Satyam’s American depositary receipts fell $7.84, or 84 percent, to $1.51 at 7:34 a.m. in early New York trading.

‘Deep Shock’

“We’re in a deep state of shock by what’s been announced and we’re fairly happy that we sold when we did,” said Greg Kuhnert, a fund manager at Investec Asset Management Ltd. in London, which manages about $10 billion and sold its 0.15 percent stake in Satyam last month. “When we look at further investments in the country, we’ll have to get out a magnifying glass and really examine every bit very closely.”

Satyam maintains computer networks and provides outsourcing services for clients including Citigroup Inc., Nissan Motor Co. and Qantas Airways Ltd. The company employs about 53,000 people in Bangalore, Chennai and Hyderabad and competes with Infosys Technologies Ltd., Tata Consultancy Services Ltd. and Wipro Ltd.

“This quarter will be tumultuous for us,” interim Chief Executive Officer Ram Mynampati said in an e-mailed statement. “Rumors will abound and it would be fair to assume that competition will try to leverage it to their advantage.”

Infosys, India’s second-largest software exporter, called the incident “deplorable.”

‘Non-Existent’

Of Satyam’s reported cash and bank balances of 53.61 billion rupees on Sept. 30, 50.4 billion rupees was non-existent, Raju said in the letter sent to the Bombay Stock Exchange.

Operating margin in the quarter ended Sept. 30 was 3 percent of revenue, instead of the reported 24 percent, Raju said. The company’s revenue was 21 billion rupees, 22 percent less than the inflated figure of 27 billion rupees that had been reported.

Raju arranged 12.3 billion rupees “to keep operations going” at Satyam over the last two years by pledging the founders’ shares and raising funds from other sources, he said.

“What started as a marginal gap between actual operating profit and the one reflected in the books of accounts continued to grow over the years,” Raju said. “It was like riding a tiger, not knowing how to get off without being eaten.”

Brother Quits

Rama Raju, the outgoing chairman’s younger brother and Satyam’s managing director, also resigned, the company said.

The founders’ concern was that a poor performance, combined with the fact they held a small stake in the company, would make Satyam an easy target for a takeover, exposing the inflated figures, he said.

Raju’s attempts to “keep the wheel moving” at Satyam was finally derailed as lenders sold most of the pledged shares because of margin calls, he said.

Satyam’s auditors PricewaterhouseCoopers said in an e-mail it will issue a statement later.

Raju scrapped the planned acquisition of Maytas Properties Ltd. and Maytas Infra Ltd. last month, less than 12 hours after announcing it, after the company’s ADRs plunged.

Separately, the World Bank Dec. 23 declared India’s fourth- biggest software-services provider ineligible for contracts for eight years from September, alleging “improper” benefits were given to the bank’s employees.

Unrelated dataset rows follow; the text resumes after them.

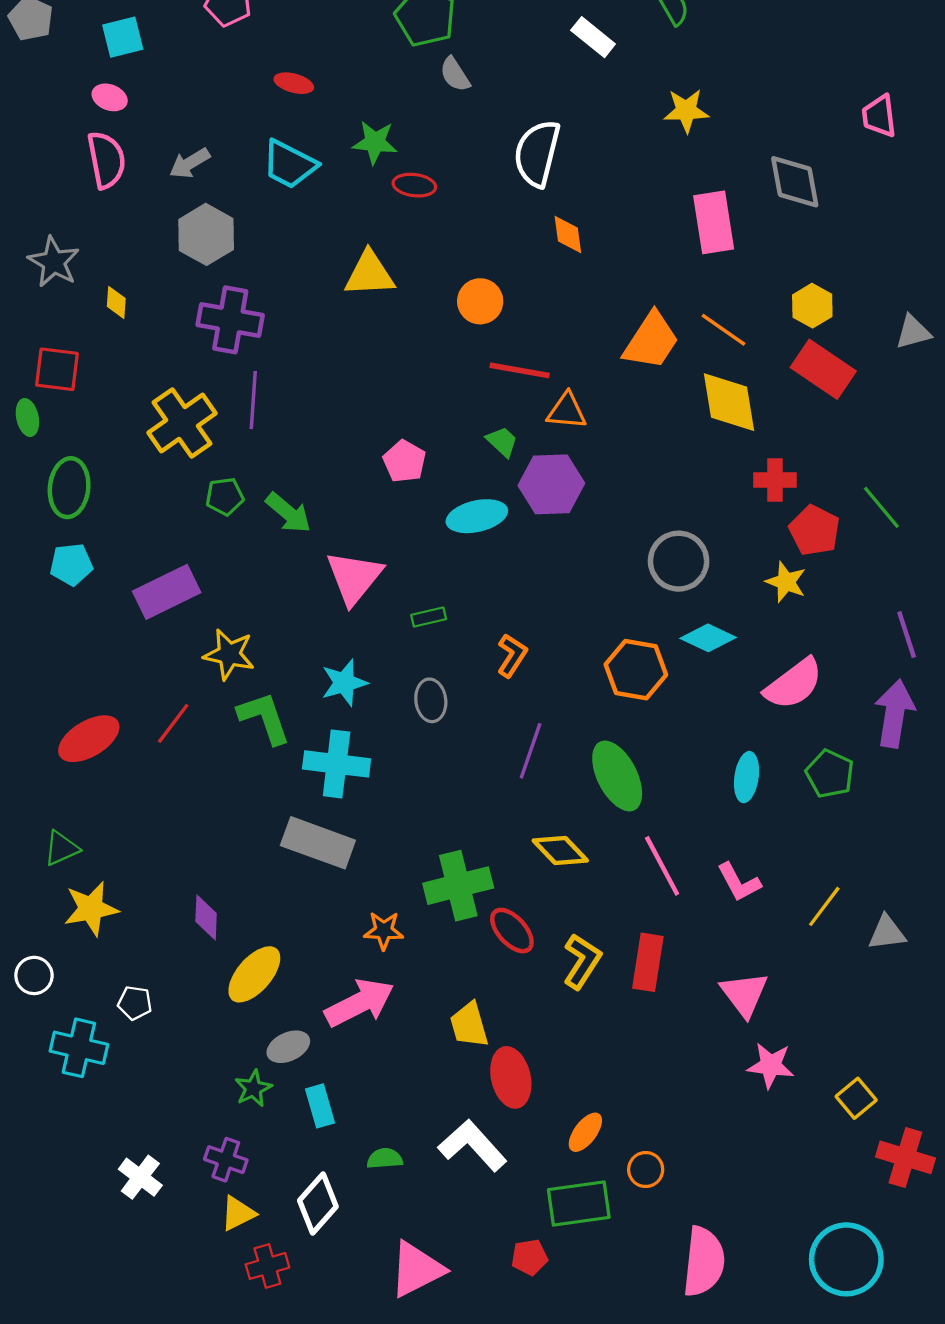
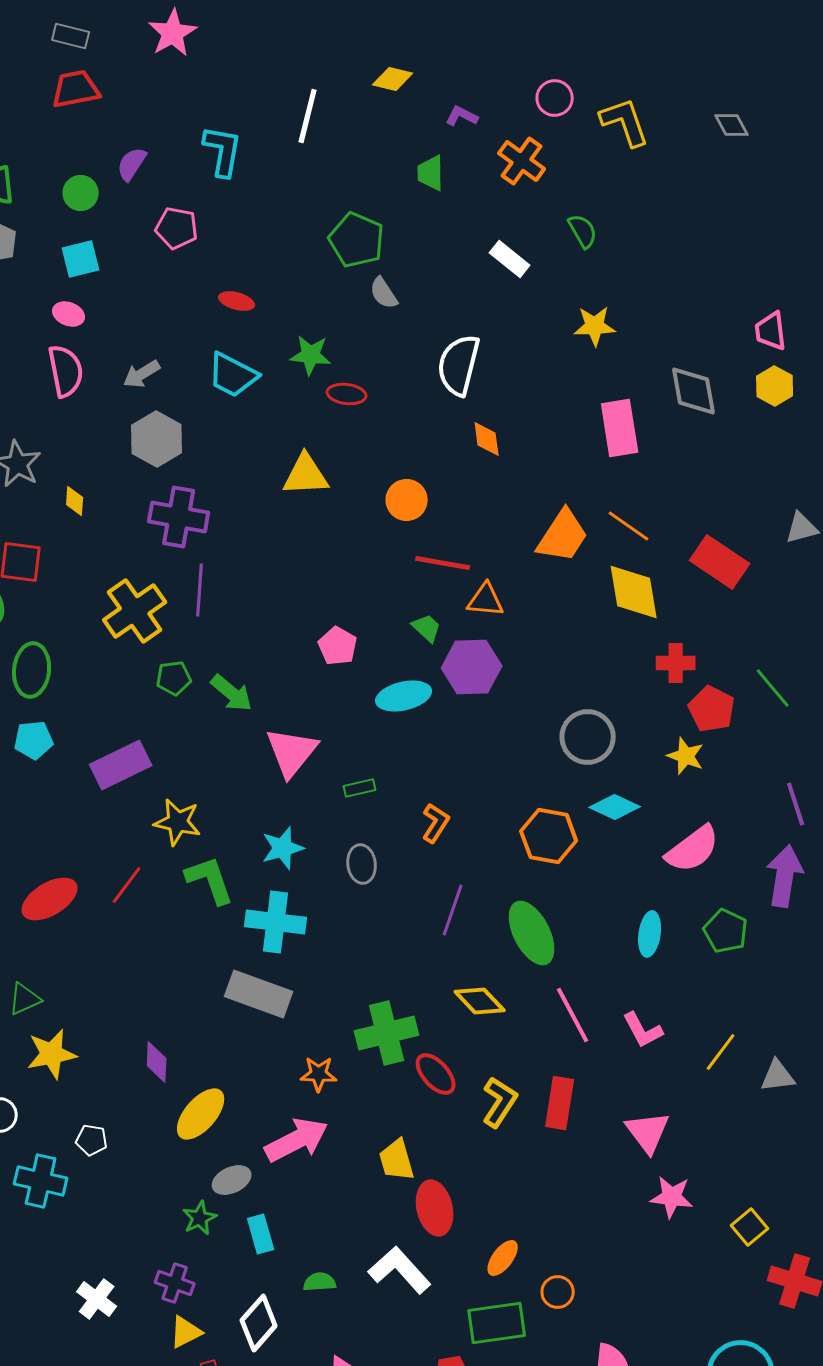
yellow hexagon: (812, 306) -> (775, 386), moved

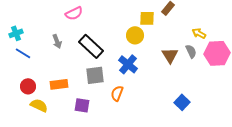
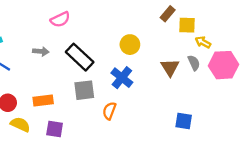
yellow square: (147, 18) -> (187, 25), moved
gray arrow: (57, 41) -> (41, 51), turned -64
blue square: (182, 102) -> (184, 121), turned -35
purple square: (82, 105) -> (55, 129), moved

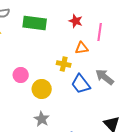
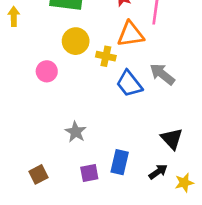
orange triangle: (82, 48) -> (131, 34), size x1.5
yellow circle: (42, 89) -> (76, 41), moved

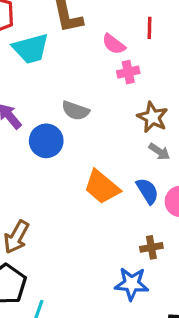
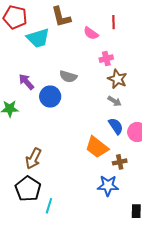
pink cross: (128, 72) -> (106, 59), moved
gray arrow: (159, 152) -> (115, 101), moved
orange trapezoid: (102, 187) -> (97, 147), moved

DSP Merrill Lynch Ltd. said it ended its contract with Satyam yesterday. The software provider had on Dec. 27 named Merrill as an adviser for helping it on strategic “options” including a possible stake sale.

Raju, who won the Ernst & Young Entrepreneur of the Year award in 2007, has an MBA from Ohio University and is an alumnus of Harvard Business School, according to Satyam’s Web site.

Satyam in September was awarded the Golden Peacock Global Award for Excellence in Corporate Governance by the London-based World Council for Corporate Governance.

“We’re planning to withdraw the branding,” said Manoj Raut, a New Delhi-based spokesman at the Golden Peacock Awards Secretariat. “The council will be meeting shortly to check the legal perspectives and how to go about it.”

“This company had a five-star independent board and it had a leading auditor and still it managed the con,” said Tarun Sisodia, a Mumbai-based analyst with Anand Rathi Securities Ltd. “So the question is why only Satyam, why not every other company.”